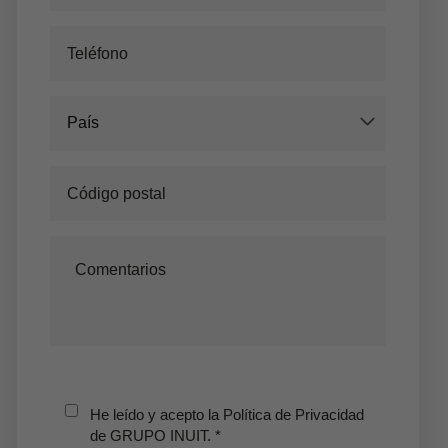
País
Mis Reservas
Introduzca el nº de localizador y el e-mail
para consultar su reserva y poder
cancelarla o modificarla.
He leído y acepto la Política de Privacidad
de GRUPO INUIT.
*
Localizador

## PROBLEM STATEMENT
The whole of the data above needs retyping exactly, with pictures omitted.

## ANSWER TO THE EXERCISE
País
Mis Reservas
Introduzca el nº de localizador y el e-mail
para consultar su reserva y poder
cancelarla o modificarla.
He leído y acepto la Política de Privacidad
de GRUPO INUIT.
*
Localizador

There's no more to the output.